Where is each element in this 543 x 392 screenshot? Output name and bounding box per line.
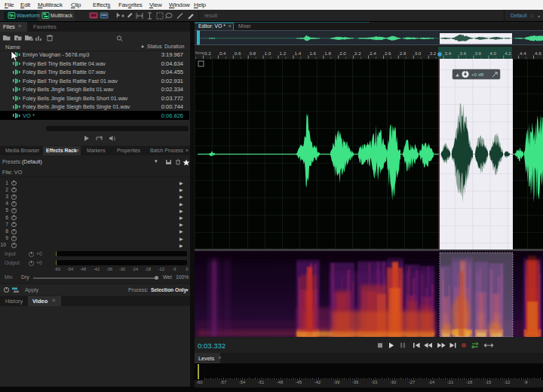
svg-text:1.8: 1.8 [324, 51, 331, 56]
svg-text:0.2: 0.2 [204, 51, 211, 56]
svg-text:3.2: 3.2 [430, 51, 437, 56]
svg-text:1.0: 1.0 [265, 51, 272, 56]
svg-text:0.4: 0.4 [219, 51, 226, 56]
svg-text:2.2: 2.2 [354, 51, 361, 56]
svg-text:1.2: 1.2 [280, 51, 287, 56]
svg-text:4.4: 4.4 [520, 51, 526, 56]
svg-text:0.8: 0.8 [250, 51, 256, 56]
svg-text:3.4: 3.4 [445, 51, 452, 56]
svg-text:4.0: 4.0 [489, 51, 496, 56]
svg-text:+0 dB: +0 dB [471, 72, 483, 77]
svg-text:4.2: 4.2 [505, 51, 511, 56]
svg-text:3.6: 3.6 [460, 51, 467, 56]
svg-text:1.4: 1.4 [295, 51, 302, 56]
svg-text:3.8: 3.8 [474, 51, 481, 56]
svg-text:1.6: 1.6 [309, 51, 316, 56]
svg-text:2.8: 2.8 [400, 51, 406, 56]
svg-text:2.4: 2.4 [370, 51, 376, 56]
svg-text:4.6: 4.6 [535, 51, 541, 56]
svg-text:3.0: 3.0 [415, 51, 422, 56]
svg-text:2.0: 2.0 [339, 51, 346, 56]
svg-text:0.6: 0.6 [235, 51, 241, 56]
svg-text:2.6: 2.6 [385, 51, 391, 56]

════

WHAT IS EXPECTED — Return every entry above word for word, leaving pictures out.

TASK RESPONSE —
Where is each element in this 543 x 392 screenshot? Output name and bounding box per line.
svg-text:1.8: 1.8 [324, 51, 331, 56]
svg-text:0.2: 0.2 [204, 51, 211, 56]
svg-text:3.2: 3.2 [430, 51, 437, 56]
svg-text:1.0: 1.0 [265, 51, 272, 56]
svg-text:0.4: 0.4 [219, 51, 226, 56]
svg-text:2.2: 2.2 [354, 51, 361, 56]
svg-text:1.2: 1.2 [280, 51, 287, 56]
svg-text:4.4: 4.4 [520, 51, 526, 56]
svg-text:0.8: 0.8 [250, 51, 256, 56]
svg-text:3.4: 3.4 [445, 51, 452, 56]
svg-text:4.0: 4.0 [489, 51, 496, 56]
svg-text:+0 dB: +0 dB [471, 72, 483, 77]
svg-text:4.2: 4.2 [505, 51, 511, 56]
svg-text:3.6: 3.6 [460, 51, 467, 56]
svg-text:1.4: 1.4 [295, 51, 302, 56]
svg-text:3.8: 3.8 [474, 51, 481, 56]
svg-text:1.6: 1.6 [309, 51, 316, 56]
svg-text:2.8: 2.8 [400, 51, 406, 56]
svg-text:2.4: 2.4 [370, 51, 376, 56]
svg-text:4.6: 4.6 [535, 51, 541, 56]
svg-text:3.0: 3.0 [415, 51, 422, 56]
svg-text:2.0: 2.0 [339, 51, 346, 56]
svg-text:0.6: 0.6 [235, 51, 241, 56]
svg-text:2.6: 2.6 [385, 51, 391, 56]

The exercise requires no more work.